La convulsa situación política libanesa, caracterizada por la pugna entre las fuerzas que se proyectan por una relación más estrecha con Washington y las proclives a conservar los vínculos históricos con Damasco, solo favorece a los intereses de Estados Unidos, Israel y a algunos de sus aliados europeos, a quienes la desestabilización del estado árabe les facilita sus planes subversivos contra Siria e Irán.

Y como “a río revuelto ganancia de pescadores” el presidente George W. Bush, cuyo gobierno cómplice contempló impasible la masacre de la población libanesa por parte del ejército israelí, ha enviado un contingente de sus aviones militares a Beirut con pertrechos de guerra, para ayudar al ejército del Líbano a combatir contra Fatah Al Islam.

En su “generoso” ofrecimiento el mandatario yanqui no ha tomado en cuenta que la mayoría de las víctimas por los bombardeos de la artillería libanesa al campamento de Nahar El Bared y los contraataques de Fatah Al Islam se encuentran entre los refugiados palestinos.

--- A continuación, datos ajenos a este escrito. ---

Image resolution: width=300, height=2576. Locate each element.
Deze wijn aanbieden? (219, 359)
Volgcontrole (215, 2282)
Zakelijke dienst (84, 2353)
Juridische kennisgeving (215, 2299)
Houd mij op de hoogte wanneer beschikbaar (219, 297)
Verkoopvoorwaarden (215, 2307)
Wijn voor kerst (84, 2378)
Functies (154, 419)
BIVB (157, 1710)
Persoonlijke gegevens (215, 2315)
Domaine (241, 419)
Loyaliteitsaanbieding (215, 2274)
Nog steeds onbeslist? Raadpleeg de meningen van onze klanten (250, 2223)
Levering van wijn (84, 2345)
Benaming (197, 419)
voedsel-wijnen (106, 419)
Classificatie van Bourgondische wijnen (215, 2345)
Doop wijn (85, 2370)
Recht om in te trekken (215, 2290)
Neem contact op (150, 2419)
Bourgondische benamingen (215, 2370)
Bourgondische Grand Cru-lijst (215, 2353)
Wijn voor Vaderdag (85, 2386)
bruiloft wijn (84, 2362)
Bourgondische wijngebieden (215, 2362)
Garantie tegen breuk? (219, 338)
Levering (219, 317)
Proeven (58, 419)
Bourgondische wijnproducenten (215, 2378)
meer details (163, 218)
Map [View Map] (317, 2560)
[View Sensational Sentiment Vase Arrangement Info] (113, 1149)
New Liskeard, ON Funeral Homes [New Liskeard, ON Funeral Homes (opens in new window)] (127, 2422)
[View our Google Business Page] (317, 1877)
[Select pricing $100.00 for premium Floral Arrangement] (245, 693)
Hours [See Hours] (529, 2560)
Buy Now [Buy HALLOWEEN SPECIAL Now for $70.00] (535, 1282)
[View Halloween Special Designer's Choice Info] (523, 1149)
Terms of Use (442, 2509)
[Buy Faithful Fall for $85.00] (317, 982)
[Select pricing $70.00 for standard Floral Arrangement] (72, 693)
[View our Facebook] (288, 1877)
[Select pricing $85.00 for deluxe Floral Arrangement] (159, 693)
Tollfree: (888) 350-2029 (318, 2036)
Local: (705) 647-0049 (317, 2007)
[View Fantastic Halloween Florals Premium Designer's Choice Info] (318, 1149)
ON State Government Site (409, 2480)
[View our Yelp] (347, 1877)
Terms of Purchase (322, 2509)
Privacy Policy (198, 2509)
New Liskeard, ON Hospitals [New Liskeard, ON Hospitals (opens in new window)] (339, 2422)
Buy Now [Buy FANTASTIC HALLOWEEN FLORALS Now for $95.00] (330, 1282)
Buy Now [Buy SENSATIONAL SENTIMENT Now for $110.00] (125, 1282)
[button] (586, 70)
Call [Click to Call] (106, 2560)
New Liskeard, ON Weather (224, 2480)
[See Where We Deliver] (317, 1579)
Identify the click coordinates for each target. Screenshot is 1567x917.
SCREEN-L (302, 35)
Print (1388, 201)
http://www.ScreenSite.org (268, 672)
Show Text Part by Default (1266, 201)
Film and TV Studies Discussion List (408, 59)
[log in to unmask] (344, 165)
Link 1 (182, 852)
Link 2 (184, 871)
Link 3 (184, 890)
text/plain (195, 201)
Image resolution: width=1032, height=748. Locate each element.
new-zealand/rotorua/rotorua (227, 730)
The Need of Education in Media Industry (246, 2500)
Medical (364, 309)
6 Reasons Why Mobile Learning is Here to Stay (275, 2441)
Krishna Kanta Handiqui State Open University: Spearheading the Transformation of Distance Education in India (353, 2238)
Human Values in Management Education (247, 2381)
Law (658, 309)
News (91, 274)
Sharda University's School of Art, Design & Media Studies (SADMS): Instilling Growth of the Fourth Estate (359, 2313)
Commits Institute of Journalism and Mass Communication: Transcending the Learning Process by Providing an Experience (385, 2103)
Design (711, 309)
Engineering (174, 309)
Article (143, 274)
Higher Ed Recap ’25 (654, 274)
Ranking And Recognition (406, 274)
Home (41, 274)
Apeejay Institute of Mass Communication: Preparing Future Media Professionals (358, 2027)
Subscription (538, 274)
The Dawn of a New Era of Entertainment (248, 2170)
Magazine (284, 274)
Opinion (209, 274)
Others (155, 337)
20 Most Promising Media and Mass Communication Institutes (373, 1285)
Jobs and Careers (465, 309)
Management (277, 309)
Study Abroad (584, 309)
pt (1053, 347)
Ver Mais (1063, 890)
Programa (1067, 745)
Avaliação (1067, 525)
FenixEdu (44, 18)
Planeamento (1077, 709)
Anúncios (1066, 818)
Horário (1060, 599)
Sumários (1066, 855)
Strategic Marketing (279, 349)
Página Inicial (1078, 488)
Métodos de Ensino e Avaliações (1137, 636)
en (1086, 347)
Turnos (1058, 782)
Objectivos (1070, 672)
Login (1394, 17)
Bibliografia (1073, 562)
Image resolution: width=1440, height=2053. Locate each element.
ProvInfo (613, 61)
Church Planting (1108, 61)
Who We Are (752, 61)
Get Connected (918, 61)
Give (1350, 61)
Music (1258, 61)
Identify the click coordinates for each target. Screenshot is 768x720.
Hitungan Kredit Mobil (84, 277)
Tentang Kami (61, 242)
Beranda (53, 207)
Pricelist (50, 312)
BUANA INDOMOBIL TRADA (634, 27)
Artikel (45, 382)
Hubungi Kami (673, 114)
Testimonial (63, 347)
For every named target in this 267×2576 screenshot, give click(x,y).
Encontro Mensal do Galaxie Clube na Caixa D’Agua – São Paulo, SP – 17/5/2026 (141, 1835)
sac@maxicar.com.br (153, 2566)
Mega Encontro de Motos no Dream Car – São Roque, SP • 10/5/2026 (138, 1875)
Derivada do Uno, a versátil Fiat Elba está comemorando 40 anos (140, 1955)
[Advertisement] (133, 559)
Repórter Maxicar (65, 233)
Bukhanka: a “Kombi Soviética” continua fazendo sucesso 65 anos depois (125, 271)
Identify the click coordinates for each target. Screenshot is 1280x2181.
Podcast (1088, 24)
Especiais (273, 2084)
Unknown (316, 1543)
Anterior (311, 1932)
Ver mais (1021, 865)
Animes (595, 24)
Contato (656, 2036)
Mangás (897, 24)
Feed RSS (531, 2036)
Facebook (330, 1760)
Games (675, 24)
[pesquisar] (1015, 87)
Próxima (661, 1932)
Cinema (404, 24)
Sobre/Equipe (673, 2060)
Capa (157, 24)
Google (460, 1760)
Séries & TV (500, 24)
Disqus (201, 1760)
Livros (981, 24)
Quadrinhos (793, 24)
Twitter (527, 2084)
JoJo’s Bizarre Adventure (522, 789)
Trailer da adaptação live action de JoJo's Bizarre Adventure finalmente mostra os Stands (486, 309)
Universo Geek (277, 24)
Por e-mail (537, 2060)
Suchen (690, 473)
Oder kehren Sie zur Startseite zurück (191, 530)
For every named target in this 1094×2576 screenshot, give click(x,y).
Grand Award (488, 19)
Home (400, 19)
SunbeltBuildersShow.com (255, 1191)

La génesis del nuevo conflicto

Fuentes libanesas y medios de prensa internacionales atribuyen el inicio de los cruentos choques armados a la persecución llevada a cabo por el ejército contra las milicias del grupo Fatah Al Islam, a las que acusa de ser autores de atentados en el norte de Beirut y del asalto a un banco en la localidad de Amyoun, tras lo cual se refugiaron en el campamento de Nahar Al-Bared.

Según informaciones de distintas fuentes, Fatal Al Islam no es un grupo palestino como sugiere su nombre, sino que reúne diversas nacionalidades árabes y es un desprendimiento de la organización Fatal Al Intifada, originada en 1983 y que levantó las banderas de la reforma de la democratización de Al Fatah, de Yasser Arafat, y de la Organización para la Liberación de Palestina (OLP).

Constituido el 29 de diciembre del 2006 e integrado por cerca de 300 efectivos liderados por Chaker Al Absi, antiguo dirigente de Fatah Al Intifada, quien fue expulsado de esa organización por sus posiciones islámicas extremistas, el grupo Fatah Al Islam se asentó desde esa fecha en la periferia de Trípoli y en el campamento de Nahar Al-Bared.

No obstante las declaraciones de condena a los enfrentamientos, a los indiscriminados bombardeos del ejército libanés y de no respaldo a Fatah Al Islam por parte de las organizaciones palestinas, de Hezbollah, Siria e Irán, Estados Unidos e Israel pretenden capitalizar el conflicto culpando al Movimiento de Resistencia Islámico, a Damasco y a Teherán por los sangrientos sucesos.

Los incesantes combates, el más de un centenar de muertos, los heridos y los miles de desplazados, amenazan extender el conflicto con nefastas consecuencias para Beirut y los miles de civiles refugiados.

Por primera vez, el ejército libanés ha penetrado en el campamento palestino de Nahar Al-Bared, lo que le estaba vedado por acuerdo explícito del gobierno, la Liga de Estados Árabes y la Organización para la Liberación de Palestina, tras la guerra civil de 1975-1990.

Mientras, Bush y Olmert, como ávidos chacales, se afilan las garras con sus miras puestas también en los sangrientos enfrentamientos entre facciones palestinas, que infortunadamente están teniendo lugar en la Franja de Gaza.